I posted a link to Teach Like a Champion before. Here's another extract, for Lulu:
"Content is one of the places that teaching is most vulnerable to assumptions and stereotypes. What does it say, for example, if we assume that students won’t be inspired by books written by authors of other races? Or by protagonists of different backgrounds than their own? More specifically what does it say if we are more likely to assume those things about minority students? Do we think that great novels transcend boundaries only for some kids? Consider the novelist Earnest Gaines’s description of the authors who inspired him to write. Gaines, who wrote several of the most highly acclaimed novels of the twentieth century, including Autobiography of Miss Jane Pittman, A Lesson Before Dying, and A Gathering of Old Men, grew up poor in rural Louisiana on the same land his family had share-cropped for generations, He was the eldest of twelve children and was raised by his aunt—the kind of kid to whom some might ascribe a limited worldview, probably without asking, and to whom few would assign a diet of nineteenth-century Russian novelists.
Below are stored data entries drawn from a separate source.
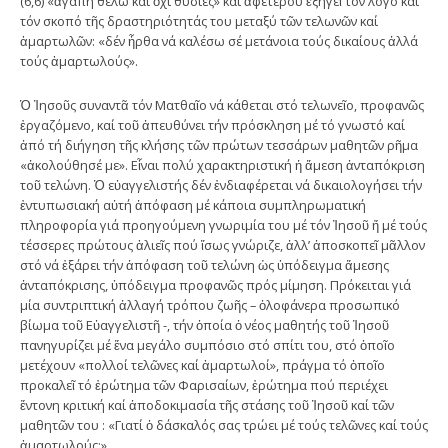
(6,6) «ἀγάπη θέλω καί ὄχι θυσίες» καί ἀφετέρου ἐξηγεῖ τόν λόγο καί
τόν σκοπό τῆς δραστηριότητάς του μεταξύ τῶν τελωνῶν καί
ἁμαρτωλῶν: «δέν ἦρθα νά καλέσω σέ μετάνοια τούς δικαίους ἀλλά
τούς ἁμαρτωλούς».
Ὁ Ἰησοῦς συναντᾶ τόν Ματθαῖο νά κάθεται στό τελωνεῖο, προφανῶς
ἐργαζόμενο, καί τοῦ ἀπευθύνει τήν πρόσκληση μέ τό γνωστό καί
ἀπό τή διήγηση τῆς κλήσης τῶν πρώτων τεσσάρων μαθητῶν ρῆμα
«ἀκολούθησέ με». Εἶναι πολύ χαρακτηριστική ἡ ἄμεση ἀνταπόκριση
τοῦ τελώνη. Ὁ εὐαγγελιστής δέν ἐνδιαφέρεται νά δικαιολογήσει τήν
ἐντυπωσιακή αὐτή ἀπόφαση μέ κάποια συμπληρωματική
πληροφορία γιά προηγούμενη γνωριμία του μέ τόν Ἰησοῦ ἤ μέ τούς
τέσσερες πρώτους ἁλιεῖς πού ἴσως γνώριζε, ἀλλ’ ἀποσκοπεῖ μᾶλλον
στό νά ἐξάρει τήν ἀπόφαση τοῦ τελώνη ὡς ὑπόδειγμα ἄμεσης
ἀνταπόκρισης, ὑπόδειγμα προφανῶς πρός μίμηση. Πρόκειται γιά
μία συντριπτική ἀλλαγή τρόπου ζωῆς – ὁλοφάνερα προσωπικό
βίωμα τοῦ Εὐαγγελιστῆ -, τήν ὁποία ὁ νέος μαθητής τοῦ Ἰησοῦ
πανηγυρίζει μέ ἕνα μεγάλο συμπόσιο στό σπίτι του, στό ὁποῖο
μετέχουν «πολλοί τελῶνες καί ἁμαρτωλοί», πράγμα τό ὁποῖο
προκαλεῖ τό ἐρώτημα τῶν Φαρισαίων, ἐρώτημα πού περιέχει
ἔντονη κριτική καί ἀποδοκιμασία τῆς στάσης τοῦ Ἰησοῦ καί τῶν
μαθητῶν του : «Γιατί ὁ δάσκαλός σας τρώει μέ τούς τελῶνες καί τούς
ἁμαρτωλούς;».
Yet Gaines recalls: “My early influences were…the Russian writers such as Tolstoy, Turgenev and Chekhov. I think I’ve also been influenced by Greek tragedy, but not by Ellison and any black writers. I knew very early what it was I wanted to write. I just had to find out a way to do it and the…writers whom I’ve mentioned showed me this way.”
Let me say that I love Ellison, just as I love Gaines, and am not suggesting we not teach his work (to all students incidentally). But imagine the loss not just to Gaines but to all of us if the teacher who first put Turgenev in his hands and inspired the spark of genius to grow into a flame had looked at the color of his skin, assumed that Gaines wouldn’t find interest in anything so foreign, and thought better of Turgenev."